### Brief
Every record below needs to be retyped exactly as it appears.

[Dataset entries]

********************

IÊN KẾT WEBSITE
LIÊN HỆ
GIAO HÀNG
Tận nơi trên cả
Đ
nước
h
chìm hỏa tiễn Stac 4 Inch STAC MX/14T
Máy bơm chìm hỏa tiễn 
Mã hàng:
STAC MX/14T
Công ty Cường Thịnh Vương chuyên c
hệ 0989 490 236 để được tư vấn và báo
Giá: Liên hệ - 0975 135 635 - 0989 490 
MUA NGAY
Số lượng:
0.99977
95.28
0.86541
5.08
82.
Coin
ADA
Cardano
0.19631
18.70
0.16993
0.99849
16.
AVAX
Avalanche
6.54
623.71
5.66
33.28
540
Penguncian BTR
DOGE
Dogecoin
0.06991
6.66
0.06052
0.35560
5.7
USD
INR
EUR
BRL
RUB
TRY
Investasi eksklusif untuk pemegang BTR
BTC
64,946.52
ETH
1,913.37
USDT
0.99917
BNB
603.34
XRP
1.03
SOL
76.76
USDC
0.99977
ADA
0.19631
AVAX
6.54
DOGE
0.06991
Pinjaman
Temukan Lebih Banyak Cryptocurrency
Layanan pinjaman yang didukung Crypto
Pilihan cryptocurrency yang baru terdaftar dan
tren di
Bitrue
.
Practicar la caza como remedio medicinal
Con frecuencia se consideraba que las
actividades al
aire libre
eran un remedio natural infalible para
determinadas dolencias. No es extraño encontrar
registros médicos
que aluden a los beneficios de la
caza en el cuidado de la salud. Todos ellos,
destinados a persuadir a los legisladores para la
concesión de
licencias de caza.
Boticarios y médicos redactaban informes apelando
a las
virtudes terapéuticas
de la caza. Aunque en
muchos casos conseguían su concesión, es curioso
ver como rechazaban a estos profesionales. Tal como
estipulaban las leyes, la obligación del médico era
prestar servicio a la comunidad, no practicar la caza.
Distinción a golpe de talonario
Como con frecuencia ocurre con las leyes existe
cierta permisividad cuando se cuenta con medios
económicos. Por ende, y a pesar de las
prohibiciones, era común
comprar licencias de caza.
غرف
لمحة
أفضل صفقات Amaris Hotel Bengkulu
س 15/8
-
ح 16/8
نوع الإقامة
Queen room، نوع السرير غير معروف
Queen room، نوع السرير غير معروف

********************

### Solution
IÊN KẾT WEBSITE
LIÊN HỆ
GIAO HÀNG
Tận nơi trên cả
Đ
nước
h
chìm hỏa tiễn Stac 4 Inch STAC MX/14T
Máy bơm chìm hỏa tiễn 
Mã hàng:
STAC MX/14T
Công ty Cường Thịnh Vương chuyên c
hệ 0989 490 236 để được tư vấn và báo
Giá: Liên hệ - 0975 135 635 - 0989 490 
MUA NGAY
Số lượng:
0.99977
95.28
0.86541
5.08
82.
Coin
ADA
Cardano
0.19631
18.70
0.16993
0.99849
16.
AVAX
Avalanche
6.54
623.71
5.66
33.28
540
Penguncian BTR
DOGE
Dogecoin
0.06991
6.66
0.06052
0.35560
5.7
USD
INR
EUR
BRL
RUB
TRY
Investasi eksklusif untuk pemegang BTR
BTC
64,946.52
ETH
1,913.37
USDT
0.99917
BNB
603.34
XRP
1.03
SOL
76.76
USDC
0.99977
ADA
0.19631
AVAX
6.54
DOGE
0.06991
Pinjaman
Temukan Lebih Banyak Cryptocurrency
Layanan pinjaman yang didukung Crypto
Pilihan cryptocurrency yang baru terdaftar dan
tren di
Bitrue
.
Practicar la caza como remedio medicinal
Con frecuencia se consideraba que las
actividades al
aire libre
eran un remedio natural infalible para
determinadas dolencias. No es extraño encontrar
registros médicos
que aluden a los beneficios de la
caza en el cuidado de la salud. Todos ellos,
destinados a persuadir a los legisladores para la
concesión de
licencias de caza.
Boticarios y médicos redactaban informes apelando
a las
virtudes terapéuticas
de la caza. Aunque en
muchos casos conseguían su concesión, es curioso
ver como rechazaban a estos profesionales. Tal como
estipulaban las leyes, la obligación del médico era
prestar servicio a la comunidad, no practicar la caza.
Distinción a golpe de talonario
Como con frecuencia ocurre con las leyes existe
cierta permisividad cuando se cuenta con medios
económicos. Por ende, y a pesar de las
prohibiciones, era común
comprar licencias de caza.
غرف
لمحة
أفضل صفقات Amaris Hotel Bengkulu
س 15/8
-
ح 16/8
نوع الإقامة
Queen room، نوع السرير غير معروف
Queen room، نوع السرير غير معروف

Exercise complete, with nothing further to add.